# these are the required packages and some initial manipulation of the data
library(ggplot2)
library(e1071)
library(stringr)
library(rpart)
library(rattle)
## Rattle: A free graphical interface for data mining with R.
## Version 4.1.0 Copyright (c) 2006-2015 Togaware Pty Ltd.
## Type 'rattle()' to shake, rattle, and roll your data.
cancer = read.csv("breast_cancer.csv")
cancer$id = NULL
cancer$X = NULL
cancer$diagnosis = sapply(cancer$diagnosis, function(x){ifelse(x=='M', 'malicious', 'benign')})

This analysis is on a dataset containing information on over 500 incidences of breast cancer. Each instance is classified as either benign or malicious and has various characteristics that can be used in determining the threat of the cancerous region. Two primary machine learning techniques were used to model the breast cancer dataset, Support Vector Machines and Decision Trees.

Model Creation

“80-20 split”

This next chunk of code splits the mushroom dataset into a training and a testing set. This allows us to build our model with the training set and test its accuracy with the testing set. This “80-20 split” is a traditional way of building and testing models.

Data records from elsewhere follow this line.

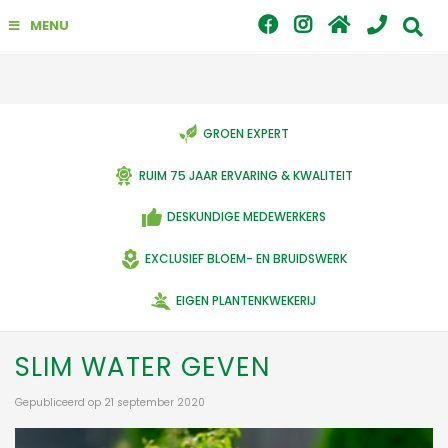
G
MENU
a
n
a
a
r
c
GROEN EXPERT
o
n
RUIM 75 JAAR ERVARING & KWALITEIT
t
e
DESKUNDIGE MEDEWERKERS
n
t
EXCLUSIEF BLOEM- EN BRUIDSWERK
EIGEN PLANTENKWEKERIJ
SLIM WATER GEVEN
Gepubliceerd op
21 september 2020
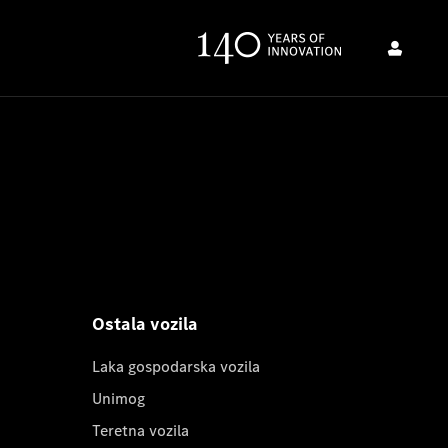
Ostala vozila
Laka gospodarska vozila
Unimog
Teretna vozila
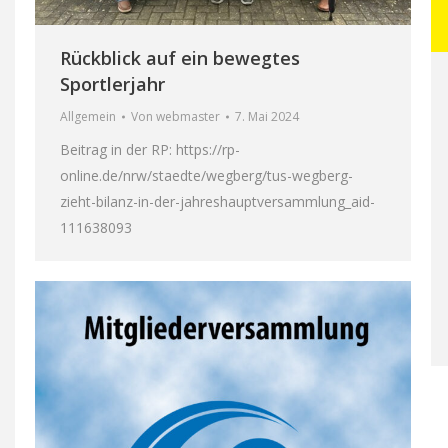
Rückblick auf ein bewegtes
Sportlerjahr
Allgemein
Von
webmaster
7. Mai 2024
Beitrag in der RP: https://rp-
online.de/nrw/staedte/wegberg/tus-wegberg-
zieht-bilanz-in-der-jahreshauptversammlung_aid-
111638093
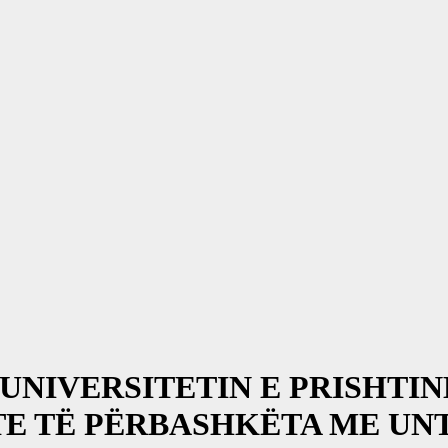
UNIVERSITETIN E PRISHTIN
E TË PËRBASHKËTA ME UN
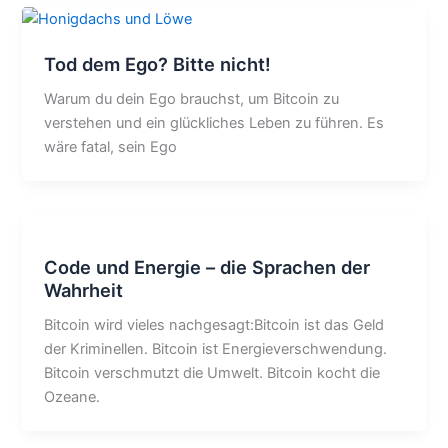
Tod dem Ego? Bitte nicht!
Warum du dein Ego brauchst, um Bitcoin zu
verstehen und ein glückliches Leben zu führen. Es
wäre fatal, sein Ego
Code und Energie – die Sprachen der
Wahrheit
Bitcoin wird vieles nachgesagt:Bitcoin ist das Geld
der Kriminellen. Bitcoin ist Energieverschwendung.
Bitcoin verschmutzt die Umwelt. Bitcoin kocht die
Ozeane.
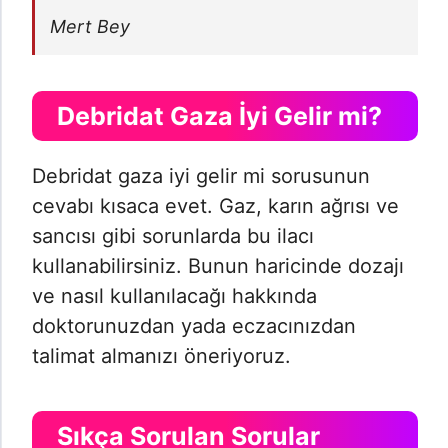
Mert Bey
Debridat Gaza İyi Gelir mi?
Debridat gaza iyi gelir mi sorusunun
cevabı kısaca evet. Gaz, karın ağrısı ve
sancısı gibi sorunlarda bu ilacı
kullanabilirsiniz. Bunun haricinde dozajı
ve nasıl kullanılacağı hakkında
doktorunuzdan yada eczacınızdan
talimat almanızı öneriyoruz.
Sıkça Sorulan Sorular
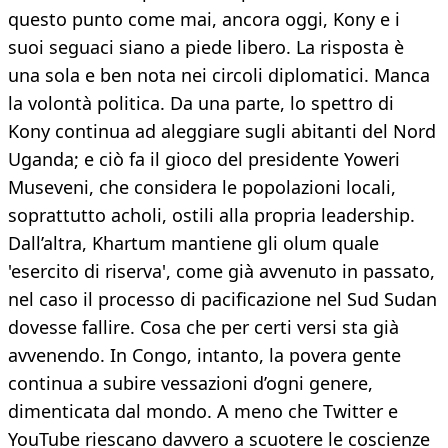
questo punto come mai, ancora oggi, Kony e i
suoi seguaci siano a piede libero. La risposta è
una sola e ben nota nei circoli diplomatici. Manca
la volontà politica. Da una parte, lo spettro di
Kony continua ad aleggiare sugli abitanti del Nord
Uganda; e ciò fa il gioco del presidente Yoweri
Museveni, che considera le popolazioni locali,
soprattutto acholi, ostili alla propria leadership.
Dall’altra, Khartum mantiene gli olum quale
'esercito di riserva', come già avvenuto in passato,
nel caso il processo di pacificazione nel Sud Sudan
dovesse fallire. Cosa che per certi versi sta già
avvenendo. In Congo, intanto, la povera gente
continua a subire vessazioni d’ogni genere,
dimenticata dal mondo. A meno che Twitter e
YouTube riescano davvero a scuotere le coscienze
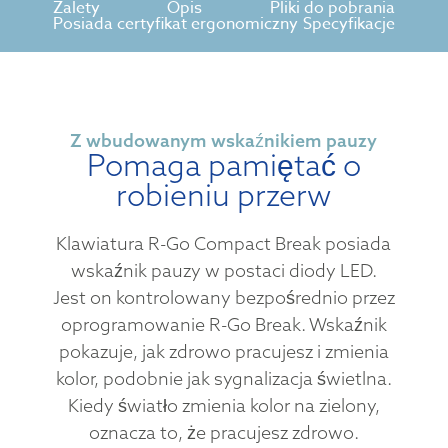
Zalety
Opis
Pliki do pobrania
Posiada certyfikat ergonomiczny
Specyfikacje
Z wbudowanym wskaźnikiem pauzy
Pomaga pamiętać o
robieniu przerw
Klawiatura R-Go Compact Break posiada
wskaźnik pauzy w postaci diody LED.
Jest on kontrolowany bezpośrednio przez
oprogramowanie R-Go Break. Wskaźnik
pokazuje, jak zdrowo pracujesz i zmienia
kolor, podobnie jak sygnalizacja świetlna.
Kiedy światło zmienia kolor na zielony,
oznacza to, że pracujesz zdrowo.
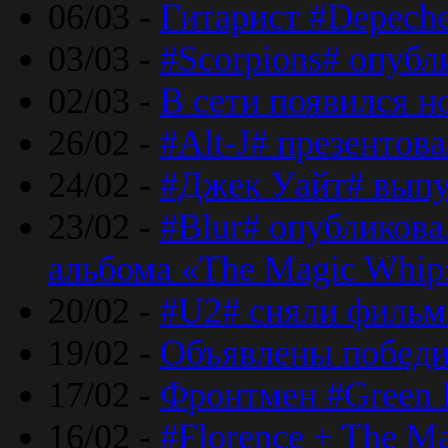
06/03 -
Гитарист #Depech
03/03 -
#Scorpions# опубл
02/03 -
В сети появился н
26/02 -
#Alt-J# презентова
24/02 -
#Джек Уайт# выпу
23/02 -
#Blur# опубликова
альбома «The Magic Whip
20/02 -
#U2# сняли фильм 
19/02 -
Объявлены побед
17/02 -
Фронтмен #Green 
16/02 -
#Florence + The M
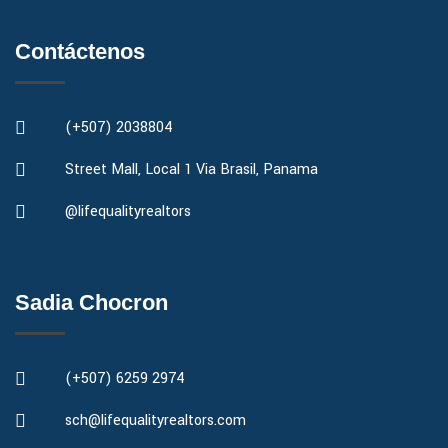
Contáctenos
(+507) 2038804
Street Mall, Local 1 Via Brasil, Panama
@lifequalityrealtors
Sadia Chocron
(+507) 6259 2974
sch@lifequalityrealtors.com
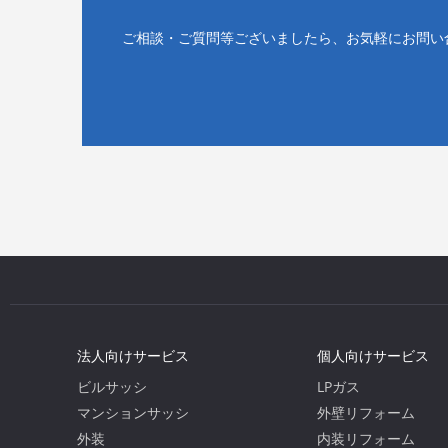
ご相談・ご質問等ございましたら、お気軽にお問い
法人向けサービス
個人向けサービス
ビルサッシ
LPガス
マンションサッシ
外壁リフォーム
外装
内装リフォーム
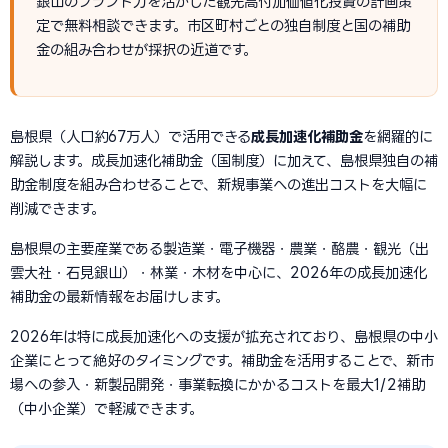
銀山のブランド力を活かした観光高付加価値化投資の計画策
定で無料相談できます。市区町村ごとの独自制度と国の補助
金の組み合わせが採択の近道です。
島根県（人口約67万人）で活用できる
成長加速化補助金
を網羅的に
解説します。成長加速化補助金（国制度）に加えて、島根県独自の補
助金制度を組み合わせることで、新規事業への進出コストを大幅に
削減できます。
島根県の主要産業である製造業・電子機器・農業・酪農・観光（出
雲大社・石見銀山）・林業・木材を中心に、2026年の成長加速化
補助金の最新情報をお届けします。
2026年は特に成長加速化への支援が拡充されており、島根県の中小
企業にとって絶好のタイミングです。補助金を活用することで、新市
場への参入・新製品開発・事業転換にかかるコストを最大1/2補助
（中小企業）で軽減できます。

set.seed(40) # setting the seed for reproducible results
cancer[,'train'] <- ifelse(runif(nrow(cancer))<0.8,1,0)
#separate training and test sets
trainset <- cancer[cancer$train==1,]
testset <- cancer[cancer$train==0,]
#get column index of train flag
trainColNum <- grep('train',names(trainset))
#remove train flag column from train and test sets
trainset <- trainset[,-trainColNum]
testset <- testset[,-trainColNum]

#get column index of predicted variable in dataset
typeColNum <- grep('diag',names(cancer))

Support Vector Machine model

The first machine learning technique we will use is called a Support Vector Machine with the aid of the “e1701” package. The SVM creates a hyperplane (or hyperplanes) that separates the classifications of a dataset. In this particular model, the hyperplane will be created with all of the columns available. As this is a many-dimensional hyperplane, we have no good way of visualizing this model. The hyperplanes can be linear or radial, depending on how well the separation of the classification is defined. Because of the many variables of this data set, the binary classification of benign or malicious, and the well-defined separation of this classification this machine learning technique is ideal for our dataset.

svm_model <- svm(diagnosis~., data=trainset, type='C-classification', kernel='radial') # create svm model

# we set the kernel to radial as this data set does not a have a linear plane that can be drawn

pred_train <-predict(svm_model,trainset) # predicting with the new SVM model
mean(pred_train==trainset$diagnosis)  # percentage of trainset predicted correctly by svm
## [1] 0.989083
pred_test <-predict(svm_model,testset) # predicting with the new SVM model
mean(pred_test==testset$diagnosis)    # percentage of testset predicted correctly by svm
## [1] 0.981982
table(pred_test, testset$diagnosis)  # confusion matrix of the predictions of the svm and the test data
##            
## pred_test   benign malicious
##   benign        72         2
##   malicious      0        37

Decision Tree model

Now we will create a model and train it with our training subset of data. The decision tree model from the “rpart” package is a powerful, yet simple, tool. This type of model is best used for categorization. However, because of the complexity of this dataset, this model will be inferior to the sophisticated SVM.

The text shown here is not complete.